→ Recorded data:
--- --- ---

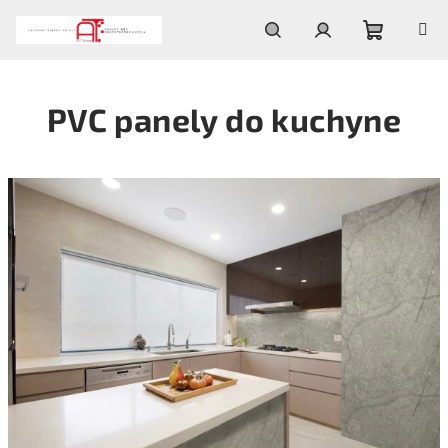
Zum
Inhalt
springen
Warenko
Suchen
Login
PVC panely do kuchyne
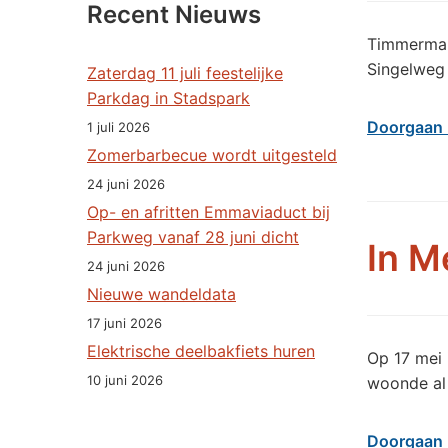
Recent Nieuws
Timmerman 
Singelweg 
Zaterdag 11 juli feestelijke
Parkdag in Stadspark
Doorgaan 
1 juli 2026
Zomerbarbecue wordt uitgesteld
24 juni 2026
Op- en afritten Emmaviaduct bij
Parkweg vanaf 28 juni dicht
In M
24 juni 2026
Nieuwe wandeldata
17 juni 2026
Elektrische deelbakfiets huren
Op 17 mei
10 juni 2026
woonde al 
Doorgaan 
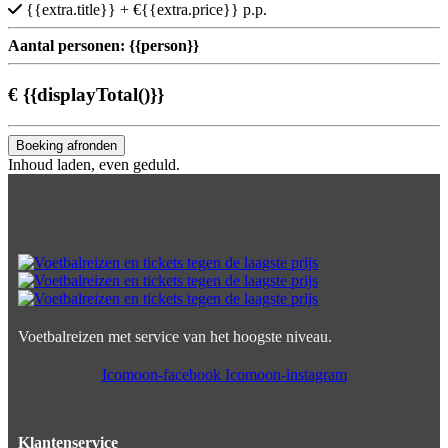
{{extra.title}}
+ €{{extra.price}} p.p.
Aantal personen:
{{person}}
€
{{displayTotal()}}
Boeking afronden
Inhoud laden, even geduld.
Voetbalreizen met service van het hoogste niveau.
Icomoon-facebook
Icomoon-instagram
Klantenservice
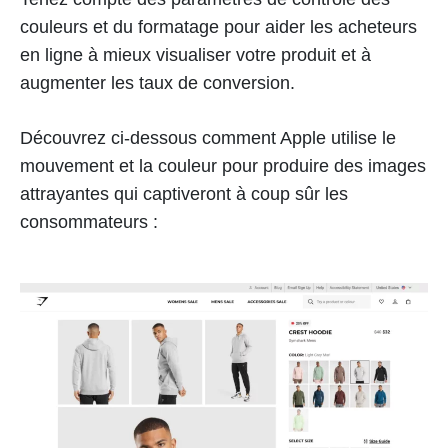
couleurs et du formatage pour aider les acheteurs
en ligne à mieux visualiser votre produit et à
augmenter les taux de conversion.
Découvrez ci-dessous comment Apple utilise le
mouvement et la couleur pour produire des images
attrayantes qui captiveront à coup sûr les
consommateurs :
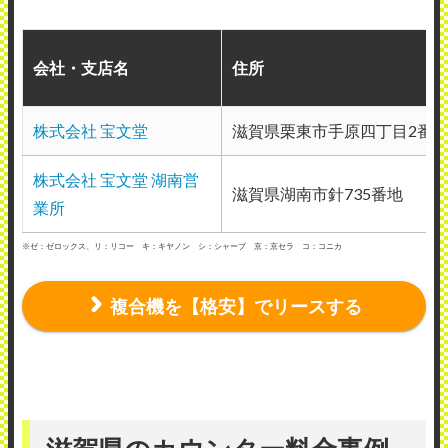
会社・支店名
住所
株式会社 宝文堂
滋賀県栗東市手原四丁目2番2
株式会社 宝文堂 湖南営
滋賀県湖南市針735番地
業所
※ゼ：ゼロックス、リ：リコー キ：キヤノン シ：シャープ 京：京セラ コ：コニカ
複合機を【格安】でリースする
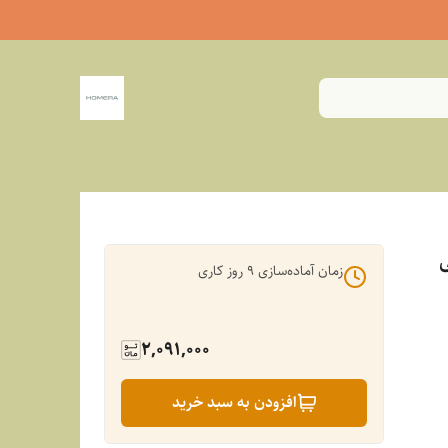
زمان آماده‌سازی
9
روز کاری
2,091,000
افزودن به سبد خرید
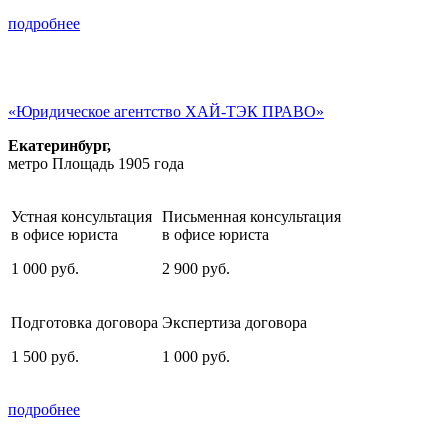
подробнее
«Юридическое агентство ХАЙ-ТЭК ПРАВО»
Екатеринбург,
метро Площадь 1905 года
Устная консультация
Письменная консультация
в офисе юриста
в офисе юриста
1 000
руб.
2 900
руб.
Подготовка договора
Экспертиза договора
1 500
руб.
1 000
руб.
подробнее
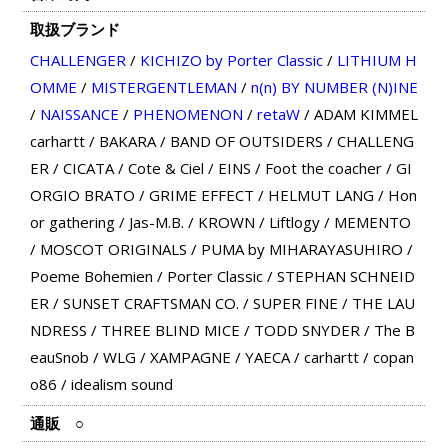
取扱ブランド
CHALLENGER
/
KICHIZO by Porter Classic
/
LITHIUM H
OMME
/
MISTERGENTLEMAN
/
n(n) BY NUMBER (N)INE
/
NAISSANCE
/
PHENOMENON
/
retaW
/
ADAM KIMMEL
carhartt
/
BAKARA
/
BAND OF OUTSIDERS
/
CHALLENG
ER
/
CICATA
/
Cote & Ciel
/
EINS
/
Foot the coacher
/
GI
ORGIO BRATO
/
GRIME EFFECT
/
HELMUT LANG
/
Hon
or gathering
/
Jas-M.B.
/
KROWN
/
Liftlogy
/
MEMENTO
/
MOSCOT ORIGINALS
/
PUMA by MIHARAYASUHIRO
/
Poeme Bohemien
/
Porter Classic
/
STEPHAN SCHNEID
ER
/
SUNSET CRAFTSMAN CO.
/
SUPER FINE
/
THE LAU
NDRESS
/
THREE BLIND MICE
/
TODD SNYDER
/
The B
eauSnob
/
WLG
/
XAMPAGNE
/
YAECA
/
carhartt
/
copan
o86
/
idealism sound
通販
○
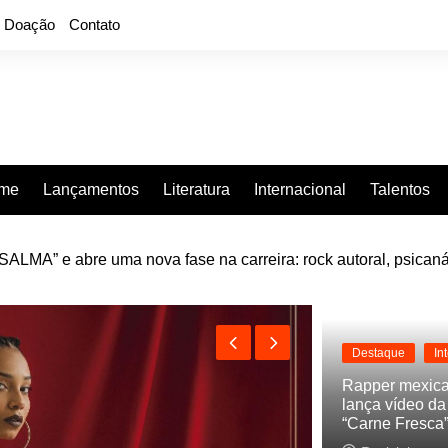
Doação
Contato
rme
Lançamentos
Literatura
Internacional
Talentos
LMA” e abre uma nova fase na carreira: rock autoral, psicaná
e “Projeção”, de 2010, nas plataformas digitais
Destaque
In
Rapper mexic
lança vídeo d
“Carne Fresca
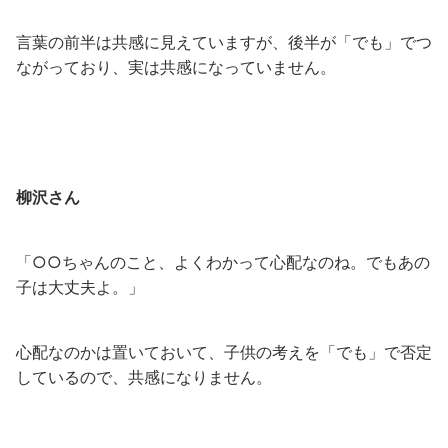
言葉の前半は共感に見えていますが、後半が「でも」でつ
ながっており、実は共感になっていません。
柳沢さん
「○○ちゃんのこと、よくわかって心配なのね。でもあの
子は大丈夫よ。」
心配なのかは置いておいて、子供の考えを「でも」で否定
しているので、共感になりません。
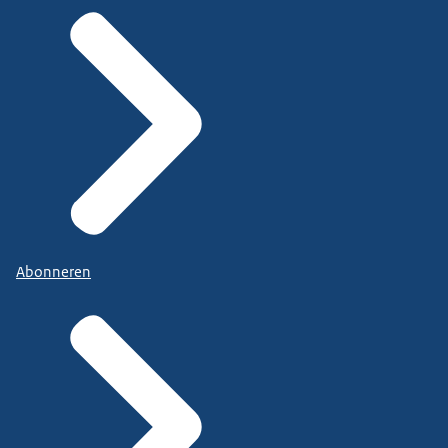
Abonneren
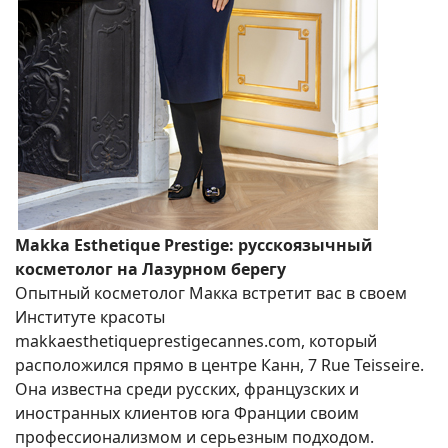
Makka Esthetique Prestige: русскоязычный
косметолог на Лазурном берегу
Опытный косметолог Макка встретит вас в своем
Институте красоты
makkaesthetiqueprestigecannes.com, который
расположился прямо в центре Канн, 7 Rue Teisseire.
Она известна среди русских, французских и
иностранных клиентов юга Франции своим
профессионализмом и серьезным подходом.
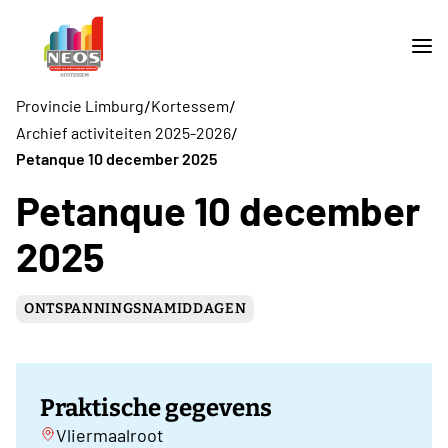
/
/
Provincie Limburg
Kortessem
/
Archief activiteiten 2025-2026
Petanque 10 december 2025
Petanque 10 december
2025
ONTSPANNINGSNAMIDDAGEN
Praktische gegevens
Vliermaalroot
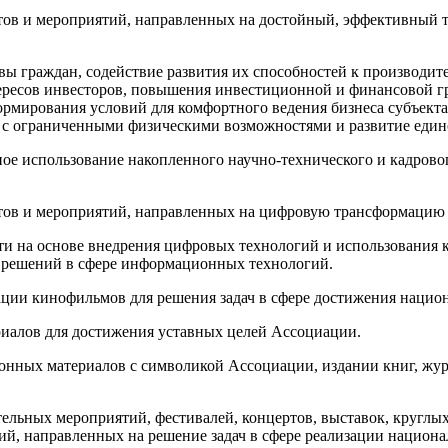
 мероприятий, направленных на достойный, эффективный тру
ждан, содействие развития их способностей к производител
тересов инвесторов, повышения инвестиционной и финансовой г
мирования условий для комфортного ведения бизнеса субъекта
 лиц с ограниченными физическими возможностями и развитие
спользование накопленного научно-технического и кадрового
и мероприятий, направленных на цифровую трансформацию в
основе внедрения цифровых технологий и использования ко
х решений в сфере информационных технологий.
ации кинофильмов для решения задач в сфере достижения нацио
риалов для достижения уставных целей Ассоциации.
нных материалов с символикой Ассоциации, издании книг, журн
льных мероприятий, фестивалей, концертов, выставок, круглых 
ий, направленных на решение задач в сфере реализации национ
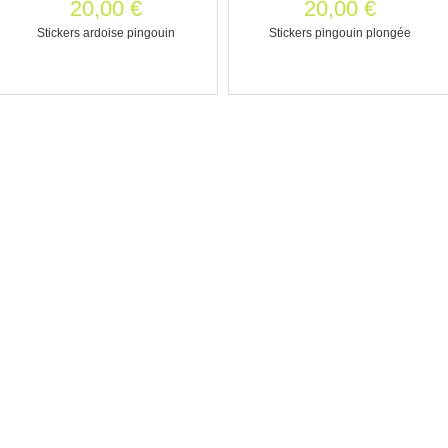
20,00 €
20,00 €
Stickers ardoise pingouin
Stickers pingouin plongée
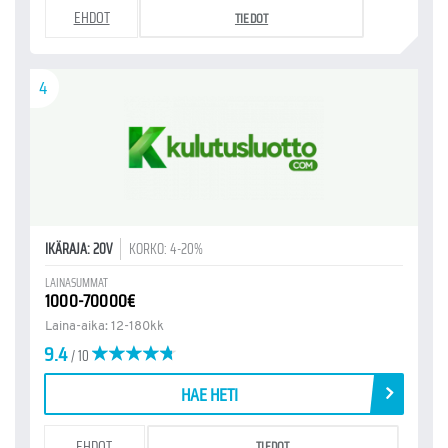
EHDOT
TIEDOT
4
IKÄRAJA: 20V
KORKO: 4-20%
LAINASUMMAT
1000-70000€
Laina-aika: 12-180kk
9.4
/ 10
HAE HETI
EHDOT
TIEDOT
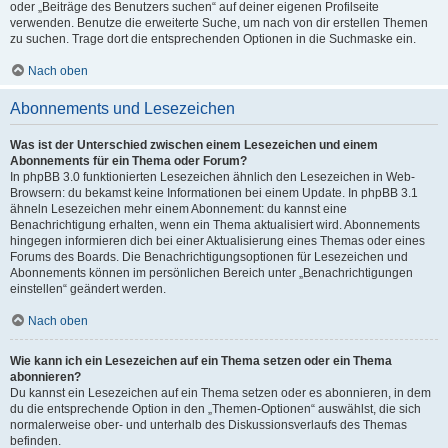
oder „Beiträge des Benutzers suchen“ auf deiner eigenen Profilseite
verwenden. Benutze die erweiterte Suche, um nach von dir erstellen Themen
zu suchen. Trage dort die entsprechenden Optionen in die Suchmaske ein.
Nach oben
Abonnements und Lesezeichen
Was ist der Unterschied zwischen einem Lesezeichen und einem
Abonnements für ein Thema oder Forum?
In phpBB 3.0 funktionierten Lesezeichen ähnlich den Lesezeichen in Web-
Browsern: du bekamst keine Informationen bei einem Update. In phpBB 3.1
ähneln Lesezeichen mehr einem Abonnement: du kannst eine
Benachrichtigung erhalten, wenn ein Thema aktualisiert wird. Abonnements
hingegen informieren dich bei einer Aktualisierung eines Themas oder eines
Forums des Boards. Die Benachrichtigungsoptionen für Lesezeichen und
Abonnements können im persönlichen Bereich unter „Benachrichtigungen
einstellen“ geändert werden.
Nach oben
Wie kann ich ein Lesezeichen auf ein Thema setzen oder ein Thema
abonnieren?
Du kannst ein Lesezeichen auf ein Thema setzen oder es abonnieren, in dem
du die entsprechende Option in den „Themen-Optionen“ auswählst, die sich
normalerweise ober- und unterhalb des Diskussionsverlaufs des Themas
befinden.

--- --- ---

→ Task goal:
Go through the entries above and copy every line containing "Stickers".

→ Task solution:
Stickers ardoise pingouin
Stickers pingouin plongée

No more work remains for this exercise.